Conflicting results have been recently reported for the accuracy of the Endoscopic Reference Score (EREFS), an standardized endoscopic classification, to predict the histological activity of eosinophilic esophagitis.
Dr Rodríguez-Sánchez and colleagues from Spain evaluated the accuracy of the EREFS to predict either histological or clinical activity of eosinophilic esophagitis.
The team conducted a prospective multicenter study in 8 Spanish centers evaluating adult eosinophilic esophagitis patients, either naïve or after treatment.
Symptoms were evaluated before upper endoscopy through the Dysphagia Symptom Score, whereas researchers scored the EREFS immediately after the endoscopic procedure, unaware of the histological outcome.
|No endoscopic feature exceeded 70% accuracy to predict histological activity|
|Alimentary Pharmacology & Therapeutics|
The team included 145 eosinophilic esophagitis patients undergoing 240 consecutive endoscopic procedures.
Exudates, furrows, and a composite score of inflammatory signs accurately predicted histological activity.
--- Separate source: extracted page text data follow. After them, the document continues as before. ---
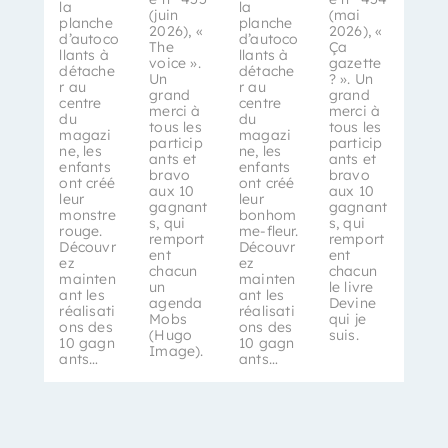
la
la
(juin
(mai
planche
planche
2026), «
2026), «
d’autoco
d’autoco
The
Ça
llants à
llants à
voice ».
gazette
détache
détache
Un
? ». Un
r au
r au
grand
grand
centre
centre
merci à
merci à
du
du
tous les
tous les
magazi
magazi
particip
particip
ne, les
ne, les
ants et
ants et
enfants
enfants
bravo
bravo
ont créé
ont créé
aux 10
aux 10
leur
leur
gagnant
gagnant
monstre
bonhom
s, qui
s, qui
rouge.
me-fleur.
remport
remport
Découvr
Découvr
ent
ent
ez
ez
chacun
chacun
mainten
mainten
un
le livre
ant les
ant les
agenda
Devine
réalisati
réalisati
Mobs
qui je
ons des
ons des
(Hugo
suis.
10 gagn
10 gagn
Image).
ants…
ants…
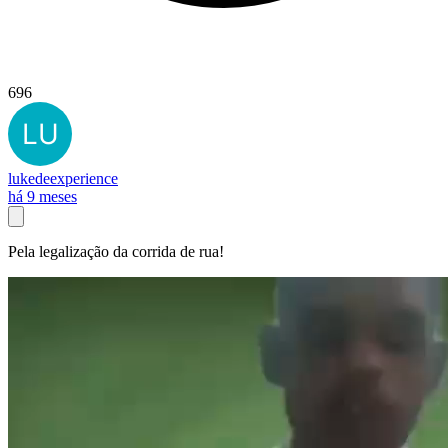
696
lukedeexperience
há 9 meses
Pela legalização da corrida de rua!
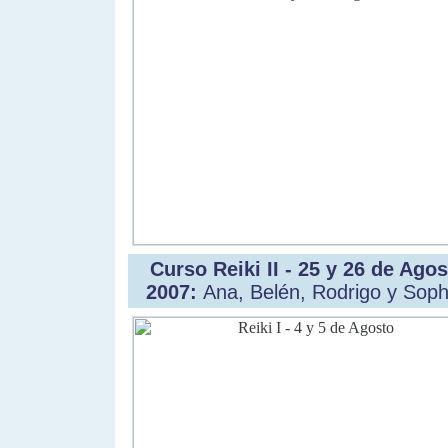
Curso Reiki II - 25 y 26 de Agos
2007:
Ana, Belén, Rodrigo y Soph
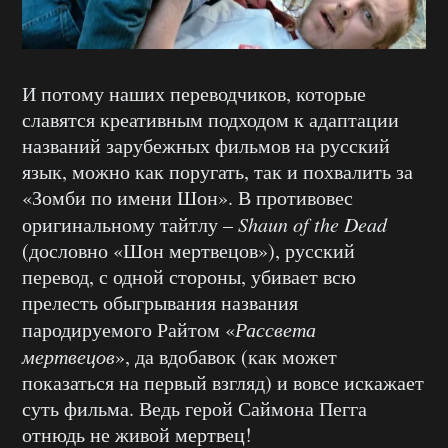
И потому наших переводчиков, которые
славятся креативным подходом к адаптации
названий зарубежных фильмов на русский
язык, можно как поругать, так и похвалить за
«Зомби по имени Шон». В противовес
оригинальному тайтлу –
Shaun of the Dead
(дословно «Шон мертвецов»), русский
перевод, с одной стороны, убивает всю
прелесть обыгрывания названия
пародируемого Райтом «
Рассвета
мертвецов
», да вдобавок (как может
показаться на первый взгляд) и вовсе искажает
суть фильма. Ведь герой Саймона Пегга
отнюдь не живой мертвец!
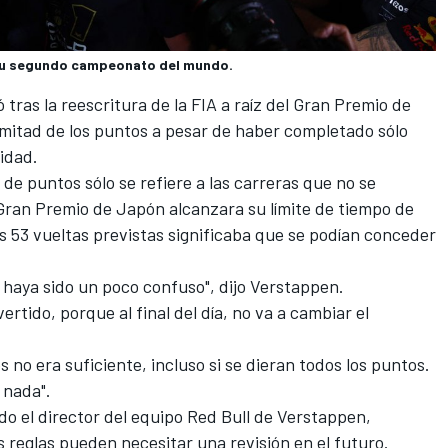
 su segundo campeonato del mundo.
 tras la reescritura de la FIA a raíz del Gran Premio de
 mitad de los puntos a pesar de haber completado sólo
idad.
de puntos sólo se refiere a las carreras que no se
Gran Premio de Japón alcanzara su límite de tiempo de
as 53 vueltas previstas significaba que se podían conceder
 haya sido un poco confuso", dijo Verstappen.
rtido, porque al final del día, no va a cambiar el
 no era suficiente, incluso si se dieran todos los puntos.
 nada".
ido el director del equipo Red Bull de Verstappen,
s reglas pueden necesitar una revisión en el futuro.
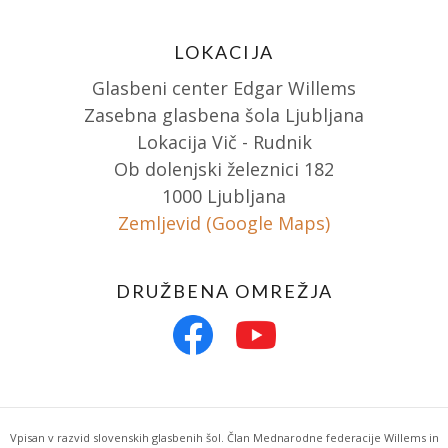
LOKACIJA
Glasbeni center Edgar Willems
Zasebna glasbena šola Ljubljana
Lokacija Vič - Rudnik
Ob dolenjski železnici 182
1000 Ljubljana
Zemljevid (Google Maps)
DRUŽBENA OMREŽJA
Vpisan v razvid slovenskih glasbenih šol. Član Mednarodne federacije Willems in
The research team found that exudates were the only endoscopic sign showing a good correlation with histological outcome after therapy.
Furrows and edema persisted in 50% and 70% of patients despite histological remission.
No endoscopic feature exceeded 70% accuracy to predict histological activity.
The team noted that no endoscopic finding could adequately predict dysphagia severity.
Crepe paper mucosa, diffuse exudates and severe rings correlated with higher symptom score.
Dr Rodríguez-Sánchez's team concludes, "Endoscopic findings assessed by the Endoscopic Reference Score did not correlate with histological or clinical disease activity in adult eosinophilic esophagitis patients."
"Only exudates correlated with peak eosinophil count and histological outcome, whereas furrows and oedema persisted in over half of patients despite histological remission."